John Hutchinson was born in 1811 in Ryton, a village near Newcastle upon Tyne, where his father was a yeoman farmer and colliery manager. Hutchinson initially trained as a surgeon in the North-East, but following his father’s death in 1834, he went to London and completed his training at University College, passing the examination for MRCS in 1836.

In 1840 he married Ann Sarah Buckle, the daughter of a London merchant. Her brother was Henry Buckle.

Hutchinson invented the spirometer, a device for measuring lung capacity, which he used while evaluating candidates for life insurance as a surgeon for Brittania Life. He gave the maximum measurable lung capacity the name 'vital capacity’, a term which persists to the present day.  He undertook the first systematic study of vital capacity, measuring over two thousand individuals from all walks of life, and has been described as ‘the first respiratory epidemiologist' He presented his findings to the Royal Medical and Chirurgical Society of London (later the Royal Society of Medicine). He was the first person to recognise the importance of normal reference values for lung volumes, which he based upon height. His work gained him the degree of MD from Geissen, which gave him the title of Dr. Hutchinson, and allowed him to refer to himself as a physician, an important distinction.

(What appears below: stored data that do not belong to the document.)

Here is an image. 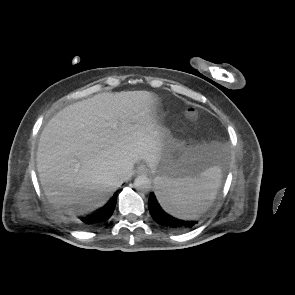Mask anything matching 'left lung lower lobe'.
Returning a JSON list of instances; mask_svg holds the SVG:
<instances>
[{
    "label": "left lung lower lobe",
    "mask_w": 295,
    "mask_h": 295,
    "mask_svg": "<svg viewBox=\"0 0 295 295\" xmlns=\"http://www.w3.org/2000/svg\"><path fill=\"white\" fill-rule=\"evenodd\" d=\"M148 207L153 219L159 225L168 229L183 231L188 230L197 224V221H185L166 212L160 205L157 196L154 193L150 194Z\"/></svg>",
    "instance_id": "0a47b994"
}]
</instances>
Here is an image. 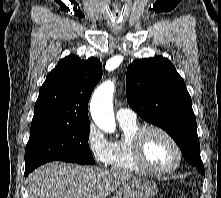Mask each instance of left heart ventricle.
<instances>
[{"label":"left heart ventricle","mask_w":221,"mask_h":198,"mask_svg":"<svg viewBox=\"0 0 221 198\" xmlns=\"http://www.w3.org/2000/svg\"><path fill=\"white\" fill-rule=\"evenodd\" d=\"M144 151L147 162L158 169L172 167L177 159L171 142L158 132H150L145 139Z\"/></svg>","instance_id":"obj_1"}]
</instances>
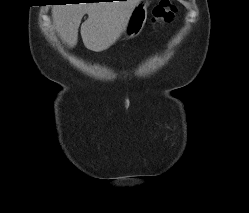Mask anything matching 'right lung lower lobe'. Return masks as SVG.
Returning <instances> with one entry per match:
<instances>
[{
	"label": "right lung lower lobe",
	"mask_w": 249,
	"mask_h": 213,
	"mask_svg": "<svg viewBox=\"0 0 249 213\" xmlns=\"http://www.w3.org/2000/svg\"><path fill=\"white\" fill-rule=\"evenodd\" d=\"M90 1H98V0H90ZM60 3V2H59ZM93 3V2H92Z\"/></svg>",
	"instance_id": "obj_1"
}]
</instances>
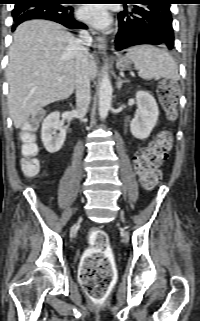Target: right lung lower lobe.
<instances>
[{
    "mask_svg": "<svg viewBox=\"0 0 200 321\" xmlns=\"http://www.w3.org/2000/svg\"><path fill=\"white\" fill-rule=\"evenodd\" d=\"M58 0H31L23 4L15 5L12 16V30L24 21L31 19H45L57 22L67 28L87 29L86 25L78 22L73 15L71 7L60 5Z\"/></svg>",
    "mask_w": 200,
    "mask_h": 321,
    "instance_id": "obj_1",
    "label": "right lung lower lobe"
}]
</instances>
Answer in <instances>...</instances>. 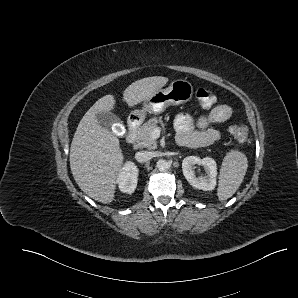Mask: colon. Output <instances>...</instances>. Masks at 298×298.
<instances>
[{"instance_id": "colon-1", "label": "colon", "mask_w": 298, "mask_h": 298, "mask_svg": "<svg viewBox=\"0 0 298 298\" xmlns=\"http://www.w3.org/2000/svg\"><path fill=\"white\" fill-rule=\"evenodd\" d=\"M196 98L199 104L208 108L211 107L216 102L215 93L207 88H200L196 92ZM229 133L238 142L244 143L249 139V130L244 122H236L229 127Z\"/></svg>"}]
</instances>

In common with other practitioners of the time, Hutchinson was very concerned about the need for good ventilation in indoor environments, since disease was thought to be caused by miasmas of rotting matter, or ‘malaria’. He also took an interest in the safety of coal miners, and gave evidence to the House of Lords on the need for secure and separate air channels for ingress and egress of air. His interest in ventilation led to him acting as a consultant to Sir Goldsworthy Gurney in his attempts to improve the ventilation and heating of the Houses of Parliament.

Hutchinson was appointed an Assistant Physician at the Brompton Hospital for Chest Diseases in London, and had a wife and son. Despite his apparent success in life, in 1852 he abandoned both his London career and his family and signed on as a ship’s surgeon travelling to Melbourne, Australia and later to the gold-rush town of Sandhurst (Bendigo), where he practised as a physician. After several high-profile disputes with both medical colleagues and other citizenshe sailed to Fiji in 1861, where he died a few months later after contracting dysentery.

In addition to his inventive engineering skills, Hutchinson was described by colleagues as a talented musician, draughtsman, and sculptor. The reason for his departure for Australia has never been satisfactorily explained.